- _WORK REQUIRED_: Only the lines from the one containing "Configuración de cookies" to the end of the material belong in your answer. Please copy them word for word.

- _DATA_:
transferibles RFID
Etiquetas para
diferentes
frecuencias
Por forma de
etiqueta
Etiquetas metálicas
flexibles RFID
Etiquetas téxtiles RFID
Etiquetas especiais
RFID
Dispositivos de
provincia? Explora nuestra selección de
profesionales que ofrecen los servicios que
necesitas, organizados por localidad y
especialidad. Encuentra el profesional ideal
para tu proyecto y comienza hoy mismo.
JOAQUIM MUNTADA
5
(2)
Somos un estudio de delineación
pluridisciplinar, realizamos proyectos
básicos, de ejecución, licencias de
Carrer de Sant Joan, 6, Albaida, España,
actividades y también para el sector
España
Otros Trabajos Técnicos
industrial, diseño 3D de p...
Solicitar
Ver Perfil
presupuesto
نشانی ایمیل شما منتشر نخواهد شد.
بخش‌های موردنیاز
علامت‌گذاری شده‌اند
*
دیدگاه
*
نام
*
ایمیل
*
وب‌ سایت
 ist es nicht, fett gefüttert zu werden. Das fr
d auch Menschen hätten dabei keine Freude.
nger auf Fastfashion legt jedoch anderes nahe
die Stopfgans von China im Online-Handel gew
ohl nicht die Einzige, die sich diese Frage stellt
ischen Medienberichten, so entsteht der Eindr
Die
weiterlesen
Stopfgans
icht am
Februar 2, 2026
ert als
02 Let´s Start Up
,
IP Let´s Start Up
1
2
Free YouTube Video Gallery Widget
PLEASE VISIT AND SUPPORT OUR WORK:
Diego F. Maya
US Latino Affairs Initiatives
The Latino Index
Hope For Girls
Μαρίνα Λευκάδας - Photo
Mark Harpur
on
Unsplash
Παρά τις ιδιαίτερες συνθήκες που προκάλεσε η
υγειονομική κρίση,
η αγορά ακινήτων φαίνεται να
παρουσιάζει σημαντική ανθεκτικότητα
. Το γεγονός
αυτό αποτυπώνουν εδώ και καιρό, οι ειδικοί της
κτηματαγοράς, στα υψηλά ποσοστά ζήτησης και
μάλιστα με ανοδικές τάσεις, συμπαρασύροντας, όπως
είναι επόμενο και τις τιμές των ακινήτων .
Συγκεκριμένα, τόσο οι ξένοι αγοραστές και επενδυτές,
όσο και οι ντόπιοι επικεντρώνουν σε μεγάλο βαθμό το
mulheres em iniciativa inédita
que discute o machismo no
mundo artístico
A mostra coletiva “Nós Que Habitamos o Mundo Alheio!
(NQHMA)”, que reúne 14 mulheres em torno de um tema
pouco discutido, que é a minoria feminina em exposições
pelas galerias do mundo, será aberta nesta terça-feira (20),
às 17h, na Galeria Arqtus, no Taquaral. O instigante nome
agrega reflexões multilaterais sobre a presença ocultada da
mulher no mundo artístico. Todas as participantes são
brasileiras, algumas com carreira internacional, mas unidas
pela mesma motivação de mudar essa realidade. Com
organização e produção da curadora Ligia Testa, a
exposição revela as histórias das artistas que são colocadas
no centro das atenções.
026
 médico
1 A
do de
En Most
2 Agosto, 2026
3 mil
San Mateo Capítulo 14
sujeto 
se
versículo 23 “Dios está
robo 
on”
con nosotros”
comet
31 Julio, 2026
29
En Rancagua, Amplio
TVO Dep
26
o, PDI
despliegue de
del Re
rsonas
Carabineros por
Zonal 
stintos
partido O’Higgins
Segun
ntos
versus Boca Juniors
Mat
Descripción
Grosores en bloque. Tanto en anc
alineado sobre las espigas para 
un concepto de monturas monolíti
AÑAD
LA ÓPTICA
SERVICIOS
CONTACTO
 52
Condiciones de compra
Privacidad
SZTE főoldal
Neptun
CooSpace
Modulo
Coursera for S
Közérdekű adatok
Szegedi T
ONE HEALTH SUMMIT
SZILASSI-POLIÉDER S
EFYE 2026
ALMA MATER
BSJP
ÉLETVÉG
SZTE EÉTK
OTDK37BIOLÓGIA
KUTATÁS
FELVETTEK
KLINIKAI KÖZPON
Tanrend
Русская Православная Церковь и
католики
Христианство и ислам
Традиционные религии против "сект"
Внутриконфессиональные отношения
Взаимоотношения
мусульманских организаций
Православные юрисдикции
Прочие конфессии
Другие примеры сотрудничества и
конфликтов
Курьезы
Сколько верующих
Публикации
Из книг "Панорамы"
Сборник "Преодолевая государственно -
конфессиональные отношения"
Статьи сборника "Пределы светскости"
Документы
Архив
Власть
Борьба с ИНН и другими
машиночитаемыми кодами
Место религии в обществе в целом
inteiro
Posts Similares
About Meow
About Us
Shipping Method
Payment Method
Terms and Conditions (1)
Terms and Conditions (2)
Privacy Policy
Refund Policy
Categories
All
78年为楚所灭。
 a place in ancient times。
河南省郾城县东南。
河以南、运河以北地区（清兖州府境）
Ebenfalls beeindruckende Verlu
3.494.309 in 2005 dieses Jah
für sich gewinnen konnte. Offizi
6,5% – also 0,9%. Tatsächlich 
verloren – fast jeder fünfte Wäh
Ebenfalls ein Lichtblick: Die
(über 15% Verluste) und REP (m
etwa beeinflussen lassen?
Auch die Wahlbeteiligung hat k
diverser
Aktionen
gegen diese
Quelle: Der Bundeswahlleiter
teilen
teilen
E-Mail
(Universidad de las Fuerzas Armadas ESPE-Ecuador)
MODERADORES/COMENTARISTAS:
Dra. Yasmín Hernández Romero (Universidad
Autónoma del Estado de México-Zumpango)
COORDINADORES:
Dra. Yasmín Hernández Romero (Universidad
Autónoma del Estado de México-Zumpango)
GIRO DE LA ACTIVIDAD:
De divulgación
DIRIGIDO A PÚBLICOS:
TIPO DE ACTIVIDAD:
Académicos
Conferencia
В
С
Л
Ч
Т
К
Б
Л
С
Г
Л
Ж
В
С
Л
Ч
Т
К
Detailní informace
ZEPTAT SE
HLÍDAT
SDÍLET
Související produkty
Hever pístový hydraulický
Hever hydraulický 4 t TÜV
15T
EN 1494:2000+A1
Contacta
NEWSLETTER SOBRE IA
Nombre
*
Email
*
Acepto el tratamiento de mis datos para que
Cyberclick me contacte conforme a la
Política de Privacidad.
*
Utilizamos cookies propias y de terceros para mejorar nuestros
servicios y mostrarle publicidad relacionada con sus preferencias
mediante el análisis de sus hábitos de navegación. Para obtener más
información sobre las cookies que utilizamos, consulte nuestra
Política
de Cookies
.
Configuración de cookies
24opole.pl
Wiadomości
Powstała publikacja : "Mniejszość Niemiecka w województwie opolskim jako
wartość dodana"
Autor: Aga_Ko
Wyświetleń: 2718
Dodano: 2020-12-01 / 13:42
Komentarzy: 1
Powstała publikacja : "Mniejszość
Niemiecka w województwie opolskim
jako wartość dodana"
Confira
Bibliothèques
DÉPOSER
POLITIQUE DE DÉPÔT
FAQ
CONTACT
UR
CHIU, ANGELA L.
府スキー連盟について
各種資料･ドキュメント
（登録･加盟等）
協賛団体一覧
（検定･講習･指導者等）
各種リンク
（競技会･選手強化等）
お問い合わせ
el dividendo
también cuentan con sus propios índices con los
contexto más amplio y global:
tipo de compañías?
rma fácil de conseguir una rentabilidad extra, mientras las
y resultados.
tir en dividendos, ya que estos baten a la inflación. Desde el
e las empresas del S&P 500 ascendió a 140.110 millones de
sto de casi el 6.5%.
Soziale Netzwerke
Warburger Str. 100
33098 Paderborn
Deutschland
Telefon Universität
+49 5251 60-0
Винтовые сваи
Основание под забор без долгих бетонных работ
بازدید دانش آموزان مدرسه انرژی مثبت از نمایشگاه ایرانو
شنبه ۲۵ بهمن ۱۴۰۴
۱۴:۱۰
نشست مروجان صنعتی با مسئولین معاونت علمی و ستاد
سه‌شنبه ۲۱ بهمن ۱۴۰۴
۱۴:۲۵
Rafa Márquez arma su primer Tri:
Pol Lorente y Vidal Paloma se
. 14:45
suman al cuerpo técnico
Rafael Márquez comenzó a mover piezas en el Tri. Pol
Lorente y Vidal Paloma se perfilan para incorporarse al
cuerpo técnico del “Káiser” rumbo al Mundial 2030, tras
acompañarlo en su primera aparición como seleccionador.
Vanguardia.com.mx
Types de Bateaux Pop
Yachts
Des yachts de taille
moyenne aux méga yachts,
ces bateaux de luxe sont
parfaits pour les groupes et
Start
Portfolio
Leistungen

- _ANSWER TO THIS TASK_:
Configuración de cookies
24opole.pl
Wiadomości
Powstała publikacja : "Mniejszość Niemiecka w województwie opolskim jako
wartość dodana"
Autor: Aga_Ko
Wyświetleń: 2718
Dodano: 2020-12-01 / 13:42
Komentarzy: 1
Powstała publikacja : "Mniejszość
Niemiecka w województwie opolskim
jako wartość dodana"
Confira
Bibliothèques
DÉPOSER
POLITIQUE DE DÉPÔT
FAQ
CONTACT
UR
CHIU, ANGELA L.
府スキー連盟について
各種資料･ドキュメント
（登録･加盟等）
協賛団体一覧
（検定･講習･指導者等）
各種リンク
（競技会･選手強化等）
お問い合わせ
el dividendo
también cuentan con sus propios índices con los
contexto más amplio y global:
tipo de compañías?
rma fácil de conseguir una rentabilidad extra, mientras las
y resultados.
tir en dividendos, ya que estos baten a la inflación. Desde el
e las empresas del S&P 500 ascendió a 140.110 millones de
sto de casi el 6.5%.
Soziale Netzwerke
Warburger Str. 100
33098 Paderborn
Deutschland
Telefon Universität
+49 5251 60-0
Винтовые сваи
Основание под забор без долгих бетонных работ
بازدید دانش آموزان مدرسه انرژی مثبت از نمایشگاه ایرانو
شنبه ۲۵ بهمن ۱۴۰۴
۱۴:۱۰
نشست مروجان صنعتی با مسئولین معاونت علمی و ستاد
سه‌شنبه ۲۱ بهمن ۱۴۰۴
۱۴:۲۵
Rafa Márquez arma su primer Tri:
Pol Lorente y Vidal Paloma se
. 14:45
suman al cuerpo técnico
Rafael Márquez comenzó a mover piezas en el Tri. Pol
Lorente y Vidal Paloma se perfilan para incorporarse al
cuerpo técnico del “Káiser” rumbo al Mundial 2030, tras
acompañarlo en su primera aparición como seleccionador.
Vanguardia.com.mx
Types de Bateaux Pop
Yachts
Des yachts de taille
moyenne aux méga yachts,
ces bateaux de luxe sont
parfaits pour les groupes et
Start
Portfolio
Leistungen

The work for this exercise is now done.